Rabu, 10 Oktober 2012

JANGAN MEMENDAM KEMARAHAN ANDA




JW
Apa yang anda lakukan saat anda marah? Apakah anda cenderung menyatakannya atau mendiamkannya, atau mengumpulkan kekesalan anda seperti anda menabung di bank, atau anda akan meledak dan melampiaskan kemarahan tersebut pada orang lain atau apapun yang ada disekitar anda? Apakah anda mendiskusikan perasaan anda setelah anda merasa tenang? Apakah “mengeluarkan kemarahan” membuat kemarahan tersebut sirna dari diri anda, atau malah membuat itu semakin kuat?
Jawaban dari pertanyaan-pertanyaan ini merupakan sesuatu yang sangat vital dalam membangun hubungan anda dengan keluarga, tetangga, atasan atau bawahan, atau siapa pun orang-orang yang berinteraksi dengan anda.
Perasaan marah yang kronis dan ketidakmampuan mengendalikan kemarahan dapat menyebabkan kerugian emosional dan merupakan sesuatu yang tidak sehat, seperti halnya masalah depresi atau kecemasan yang kronis.
Berkebalikan dengan kebanyakan nasehat psikologi populer, penelitian menunjukkan bahwa mengekspresikan kemarahan tidak selalu membuat kemarahan tersebut menghilang dari diri anda. Seringkali orang akan merasa lebih buruk setelah mengalami konfrontasi terhadap kemarahan, baik secara fisik  maupun secara mental.
Saat orang mengekspresikan kemarahan mereka akan mengulang-ulang seberapa besar kemarahannya atau menyalurkan perasaan tersebut melalui tindakan yang kasar. Seringkali mereka mengalami peningkatan tekanan darah, merasa lebih marah, dan berperilaku lebih agresif, dibandingkan apabila mereka hanya membiarkan perasaan marah tersebut menghilang dengan sendirinya.
Saat orang belajar mengendalikan marah mereka dan mengekspresikan perasaan marah dengan cara yang lebih bisa diterima, biasanya mereka akan merasa lebih baik dan lebih tenang alih-alih menjadi semakin marah atau memburuk.

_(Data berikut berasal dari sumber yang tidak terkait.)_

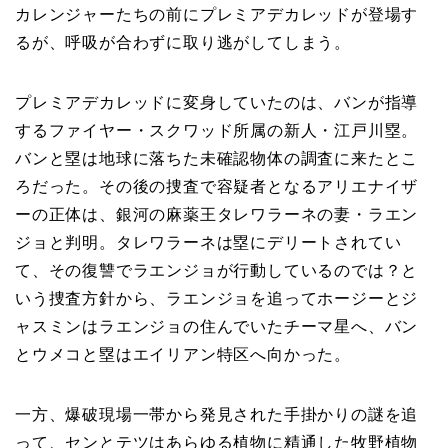
カレンジャーたちの前にプレミアデカレッドが登場す
るが、呼吸が合わずに取り逃がしてしまう。
プレミアデカレッドに変身していたのは、バンが指導
するファイヤー・スクワッド所属の新人・江戸川塁。
バンと塁は地球に落ちた未確認物体の調査に来たとこ
ろだった。その後の捜査で容疑者となるアリエナイザ
ーの正体は、銀河の麻薬王タレワラーネの妻・ラエン
ジョと判明。タレワラーネは塁にデリートされてい
て、その復讐でラエンジョが行動しているのでは？と
いう捜査方針から、ラエンジョを追ってホージーとジ
ャスミンはラエンジョの住んでいたチーマ星へ、バン
とウメコと塁はエイリアン特区へ向かった。
一方、爆破現場一帯から発見された手掛かりの謎を追
って、センとテツはあらゆる植物に精通した牧野植物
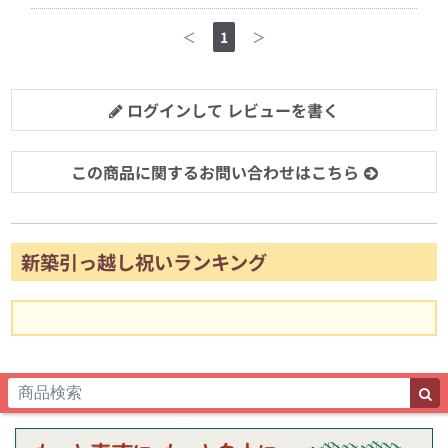
＜
1
＞
ログインして レビューを書く
この商品に関するお問い合わせはこちら
新築引っ越し祝いランキング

Charles Darwin (1872 - 1965) mengeluarkan pernyataan yang tepat, “pengekspresian emosi secara bebas, baik melalui isyarat verbal maupun nonverbal, akan meningkatkan intensitas emosi tersebut”.,… Ia yang membiarkan munculnya bahasa tubuh yang kasar akan meningkatkan kemarahannya sendiri.
Saat orang merasa marah, mereka memiliki beberapa pilihan. Pilihan pertama adalah mereka dapat berusaha berpikir ulang mengenai situasi yang dihadapi untuk penurunan dampak emosional dalam situasi tersebut.

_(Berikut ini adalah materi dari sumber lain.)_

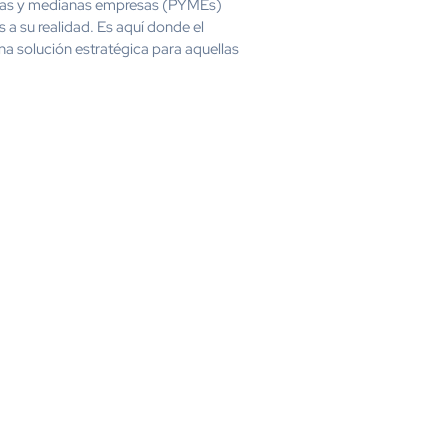
eñas y medianas empresas (PYMEs)
 a su realidad. Es aquí donde el
a solución estratégica para aquellas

Upaya mengendalikan kemarahan sejak dini, pada akhirnya akan menghasilkan emosi yang lebih terkontrol dibandingkan berusaha menekan perasaan marah secara keseluruhan --- apalagi melampiaskan perasaan marah tersebut.
Pilihan keduanya adalah menuliskan perasaan mereka dalam buku harian atau menceritakan kepada seorang teman (atau pada orang yang membuat mereka marah). Orang juga bisa bermain piano, berlari, memasak, berusaha memecahkan masalah yang menjadi penyebab kemarahan mereka, atau sebaliknya berperilaku kasar terhadap teman-teman atau keluarga, memukul apa yang ada didekatnya atau berteriak-teriak.

Apabila tindakan-tindakan tersebut dapat menurunkan intensitas kemarahan mereka, atau mereka mendapatkan respon dari orang lain yang sesuai dengan keinginan mereka, mereka cenderung mengembangkan kebiasaan yang terasa “alami”, seolah-oelah kebiasaan tersebut tidak akan pernah berubah. Beberapa kebiasaan lebih baik dari kebiasaan-kebiasaan lainnya, seperti melampiaskan kemarahan dengan bermain music atau melakukan kegiatan yang  membangun lainnya merupakan suatu kebiasaan yang baik. Sementara sebagian orang mencari pembenaran atas perilaku kasar mereka, dengan mengatakan “saya tidak dapat menahan amarahku”, namun sesungguhnya mereka dapat  melakukannya.
Tentunya, jika anda hanya ingin melampiaskan kemarahan, silahkan, namun anda berisiko akan menjadi seorang pemarah. Sebaiknya hadapi setiap masalah dengan seyuman paling termanis Lebih baik dikenal sebagai seorang yang ramah, daripada seorang pemarah.